Avoiding Duck Hunting

How does one avoid this problem?  The solution comes from the top.  It must establish a management system where ideas a actively solicited, and rigorously considered. 

I would suggest putting up an idea log, where ideas can be put forward, and discussed and considered, and then rejected, accepted, put on hold, modified, or otherwise acted upon is.  Having a history of ideas generated is a terrific tool for documenting lessons learned.  (Of course, depending on the organisation’s culture, this could be a terrible witch-hunting tool as well).

Save the Ducks

Next time you’re in a meeting, watch for ducks, and for one day -- just one day --  make a note to leave your gun behind and don’t bring it to the meeting.

Risk Versus Risk

One of the most critical processes in managing projects are those addressing project risks.  Some writers go so far as to call risk managent 'project management for adults'.  The implication being that if you’re not doing risk management in your project, then you’re just a kid, you haven’t grown up yet, and have no place among grown-ups (I agree with this view, by the way).

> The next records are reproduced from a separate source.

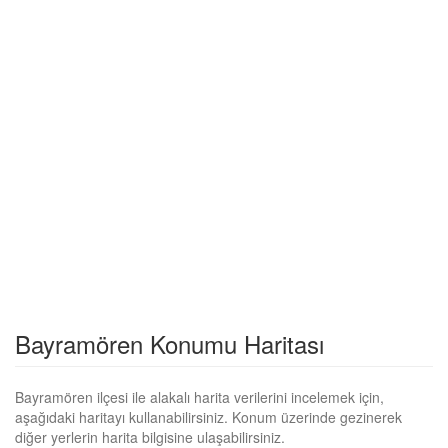
Bayramören Konumu Haritası
Bayramören ilçesi ile alakalı harita verilerini incelemek için,
aşağıdaki haritayı kullanabilirsiniz. Konum üzerinde gezinerek
diğer yerlerin harita bilgisine ulaşabilirsiniz.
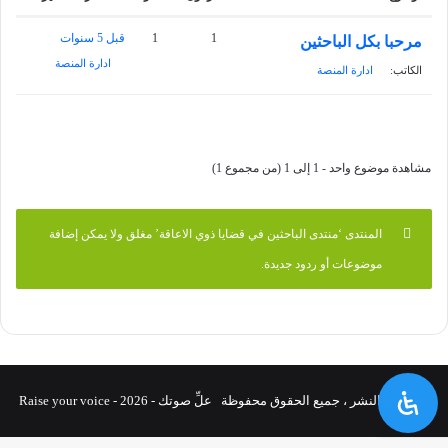
1
1
قبل 5 سنوات
مرحبا بكل الباحثين
ادارة المنصة
الكاتب:
ادارة المنصة
مشاهدة موضوع واحد - 1 إلى 1 (من مجموع 1)
المنتدى ‘منتدى الباحثين في قضايا ذوي الاعاقة’ مغلق ولا يمكن إضافة
موضوعات أو ردود جديدة.
© حقوق النشر ، جميع الحقوق محفوظة علِّ صوتك - Raise your voice - 2026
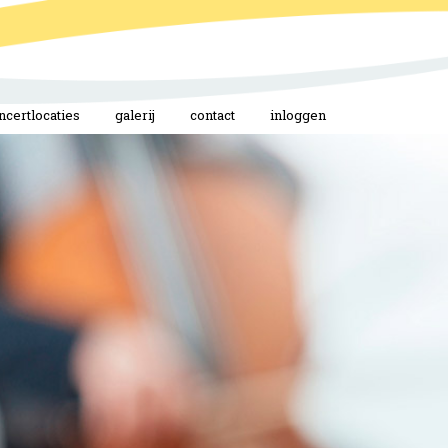
ncertlocaties
galerij
contact
inloggen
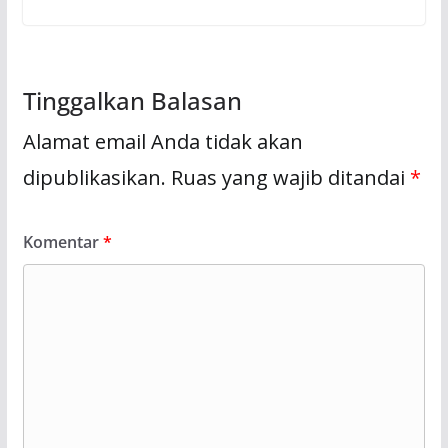
Tinggalkan Balasan
Alamat email Anda tidak akan
dipublikasikan.
Ruas yang wajib ditandai
*
Komentar
*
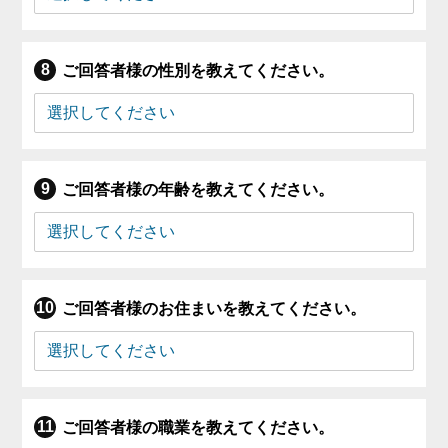
ご回答者様の性別を教えてください。
ご回答者様の年齢を教えてください。
ご回答者様のお住まいを教えてください。
ご回答者様の職業を教えてください。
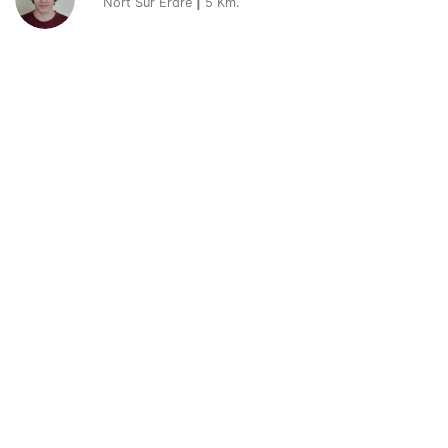
Nort Sur Erdre
|
5
Km.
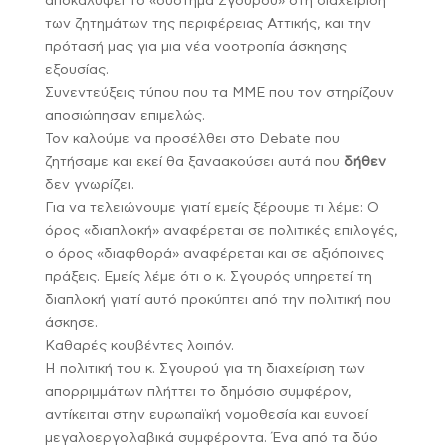
αποκαλύψει το «σύστημα Σγουρού» στη διαχείριση
των ζητημάτων της περιφέρειας Αττικής, και την
πρότασή μας για μια νέα νοοτροπία άσκησης
εξουσίας.
Συνεντεύξεις τύπου που τα ΜΜΕ που τον στηρίζουν
αποσιώπησαν επιμελώς.
Τον καλούμε να προσέλθει στο Debate που
ζητήσαμε και εκεί θα ξαναακούσει αυτά που
δήθεν
δεν γνωρίζει.
Για να τελειώνουμε γιατί εμείς ξέρουμε τι λέμε: Ο
όρος «διαπλοκή» αναφέρεται σε πολιτικές επιλογές,
ο όρος «διαφθορά» αναφέρεται και σε αξιόποινες
πράξεις. Εμείς λέμε ότι ο κ. Σγουρός υπηρετεί τη
διαπλοκή γιατί αυτό προκύπτει από την πολιτική που
άσκησε.
Καθαρές κουβέντες λοιπόν.
Η πολιτική του κ. Σγουρού για τη διαχείριση των
απορριμμάτων πλήττει το δημόσιο συμφέρον,
αντίκειται στην ευρωπαϊκή νομοθεσία και ευνοεί
μεγαλοεργολαβικά συμφέροντα. Ένα από τα δύο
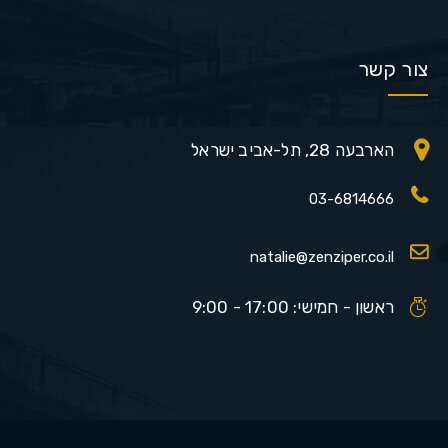
צור קשר
הארבעה 28, תל-אביב ישראל
03-6814666
natalie@zenziper.co.il
ראשון - חמישי: 17:00 - 9:00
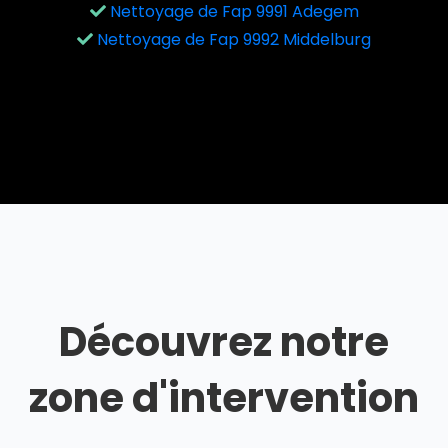
Nettoyage de Fap 9991 Adegem
Nettoyage de Fap 9992 Middelburg
Découvrez notre
zone d'intervention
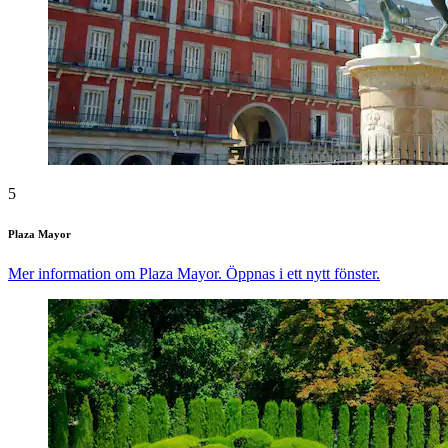
5
Plaza Mayor
Mer information om Plaza Mayor. Öppnas i ett nytt fönster.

When asked what risk is, quite a few will give an answer that goes something like: 'a risk anything that can go wrong.'  In this view, a risk is something that can go wrong, and therefore risk management is about addressing those things that can go wrong.

But there is another, less commonly known, view of risk.   In this view, risk is something uncertain that may affect the project.  Not something necessarily bad, but something uncertain. 

Let's suppose you are planning a picnic for tomorrow.  Being an adult, you have prepared a risk management plan (your picnics may be boring, but they are predictable).  You have an entry for weather in your risk plan.  In the first view of risk, you look at the weather and look for something that could 'go wrong' that could negatively affect your picnic.  Is it going to rain tomorrow?  If there's a chance of rain, what can we do to mitigate the effects of this rain on the picnic? Perhaps bring an umbrella.  Perhaps plan to hold the picnic nearby an accessible shelter, to make escaping from the rain easier.

In the second view, we look at the weather not as something that is the harbinger of something that can go wrong, but simply something uncertain.  So there's a 50% chance of rain.  Let's prepare for that eventuality.  But there's also a 50% chance of no rain. Let's also prepare for that happy eventuality as well -- perhaps plan to go to a place with a nicer view if the weather clears up.

With this second view, risk is not simply viewed as about bad circumstances that can happen, but simply about all uncertain circumstances. Circumstances which can indeed turn out bad (and whose effects we should be ready to address), but which can also turn out good (which we should be ready to take advantage of).

In the first view, we simply prepared ourselves for the worst.  But in the second view, we also prepared ourselves for the best.